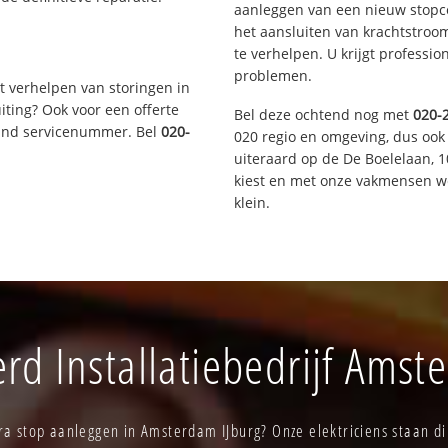
aanleggen van een nieuw stopco
het aansluiten van krachtstroo
te verhelpen. U krijgt professi
problemen.
t verhelpen van storingen in
iting? Ook voor een offerte
Bel deze ochtend nog met
020-
aand servicenummer. Bel
020-
020 regio en omgeving, dus ook
uiteraard op de De Boelelaan,
kiest en met onze vakmensen w
klein.
d Installatiebedrijf Amst
ra stop aanleggen in Amsterdam IJburg? Onze elektriciens staan dir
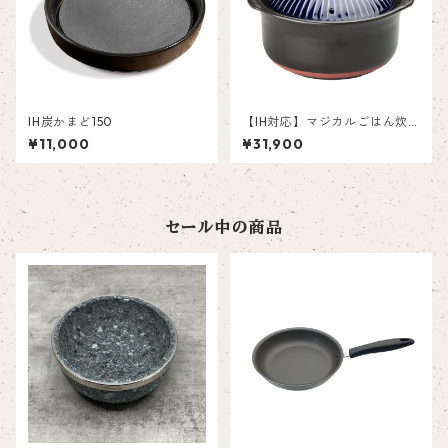
IH炭かまど150
【IH対応】マジカルごはん炊
き 菊花（きっか）5合
¥11,000
¥31,900
セール中の商品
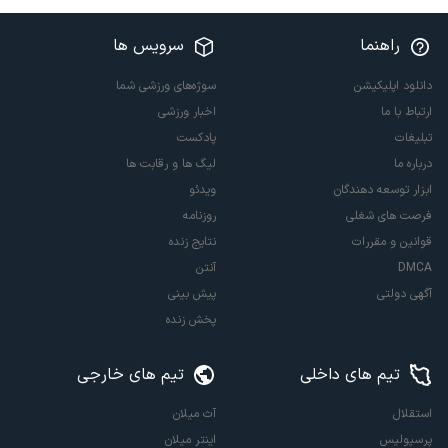
راهنما
سرویس ها
دانلود اپلیکیشن
سوژه‌های ورزشی شما
ارتباط با ما
اخبار ورزشی
تبلیغات
پادکست
درباره ما
لیگ ها و رقابت ها
ابزار توسعه دهندگان
ویدئو
فرصت های شغلی
روزنامه
قوانین و مقررات
نتایج زنده
DMCA
آنتن
آگهی دولتی
پیش بینی
پخش زنده
تیم های داخلی
تیم های خارجی
استقلال
آث میلان
پرسپولیس
اینتر میلان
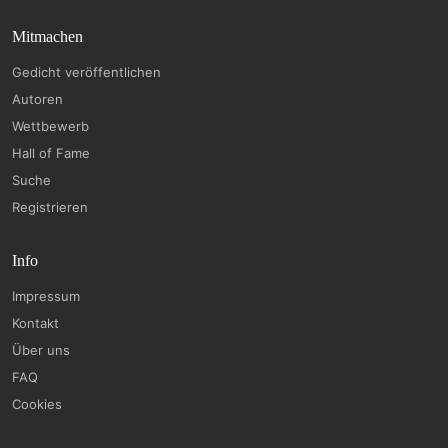
Mitmachen
Gedicht veröffentlichen
Autoren
Wettbewerb
Hall of Fame
Suche
Registrieren
Info
Impressum
Kontakt
Über uns
FAQ
Cookies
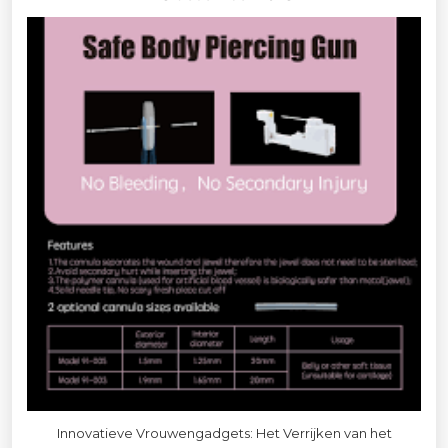
Innovatieve Vrouwengadgets: Het Verrijken van het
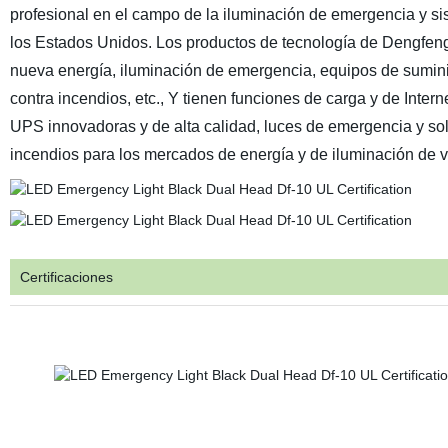
profesional en el campo de la iluminación de emergencia y 
los Estados Unidos. Los productos de tecnología de Dengfeng 
nueva energía, iluminación de emergencia, equipos de sumini
contra incendios, etc., Y tienen funciones de carga y de Inte
UPS innovadoras y de alta calidad, luces de emergencia y so
incendios para los mercados de energía y de iluminación de 
Certificaciones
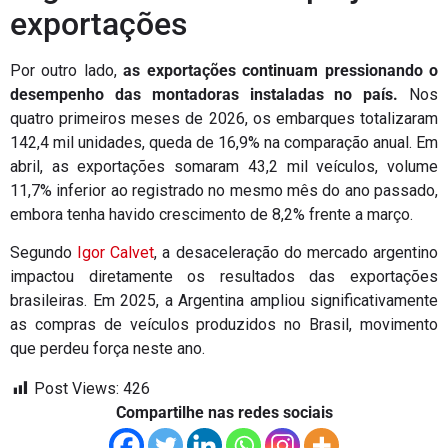
exportações
Por outro lado,
as exportações continuam pressionando o
desempenho das montadoras instaladas no país.
Nos
quatro primeiros meses de 2026, os embarques totalizaram
142,4 mil unidades, queda de 16,9% na comparação anual. Em
abril, as exportações somaram 43,2 mil veículos, volume
11,7% inferior ao registrado no mesmo mês do ano passado,
embora tenha havido crescimento de 8,2% frente a março.
Segundo
Igor Calvet
, a desaceleração do mercado argentino
impactou diretamente os resultados das exportações
brasileiras. Em 2025, a Argentina ampliou significativamente
as compras de veículos produzidos no Brasil, movimento
que perdeu força neste ano.
Post Views:
426
Compartilhe nas redes sociais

════════════════════

Every entry should be returned exactly as written, minus the pictures.

● **TASK RESULT**:
aanleggen van een nieuw stopco
het aansluiten van krachtstroo
te verhelpen. U krijgt professi
problemen.
t verhelpen van storingen in
iting? Ook voor een offerte
Bel deze ochtend nog met
020-
aand servicenummer. Bel
020-
020 regio en omgeving, dus ook
uiteraard op de De Boelelaan,
kiest en met onze vakmensen w
klein.
d Installatiebedrijf Amst
ra stop aanleggen in Amsterdam IJburg? Onze elektriciens staan dir
IH炭かまど150
【IH対応】マジカルごはん炊
き 菊花（きっか）5合
¥11,000
¥31,900
セール中の商品
راهنما
سرویس ها
دانلود اپلیکیشن
سوژه‌های ورزشی شما
ارتباط با ما
اخبار ورزشی
تبلیغات
پادکست
درباره ما
لیگ ها و رقابت ها
ابزار توسعه دهندگان
ویدئو
فرصت های شغلی
روزنامه
قوانین و مقررات
نتایج زنده
DMCA
آنتن
آگهی دولتی
پیش بینی
پخش زنده
تیم های داخلی
تیم های خارجی
استقلال
آث میلان
پرسپولیس
اینتر میلان
Mitmachen
Gedicht veröffentlichen
Autoren
Wettbewerb
Hall of Fame
Suche
Registrieren
Info
Impressum
Kontakt
Über uns
FAQ
Cookies
Innovatieve Vrouwengadgets: Het Verrijken van het
profesional en el campo de la iluminación de emergencia y 
los Estados Unidos. Los productos de tecnología de Dengfeng 
nueva energía, iluminación de emergencia, equipos de sumini
contra incendios, etc., Y tienen funciones de carga y de Inte
UPS innovadoras y de alta calidad, luces de emergencia y so
incendios para los mercados de energía y de iluminación de 
Certificaciones
exportações
Por outro lado,
as exportações continuam pressionando o
desempenho das montadoras instaladas no país.
Nos
quatro primeiros meses de 2026, os embarques totalizaram
142,4 mil unidades, queda de 16,9% na comparação anual. Em
abril, as exportações somaram 43,2 mil veículos, volume
11,7% inferior ao registrado no mesmo mês do ano passado,
embora tenha havido crescimento de 8,2% frente a março.
Segundo
Igor Calvet
, a desaceleração do mercado argentino
impactou diretamente os resultados das exportações
brasileiras. Em 2025, a Argentina ampliou significativamente
as compras de veículos produzidos no Brasil, movimento
que perdeu força neste ano.
Post Views:
426
Compartilhe nas redes sociais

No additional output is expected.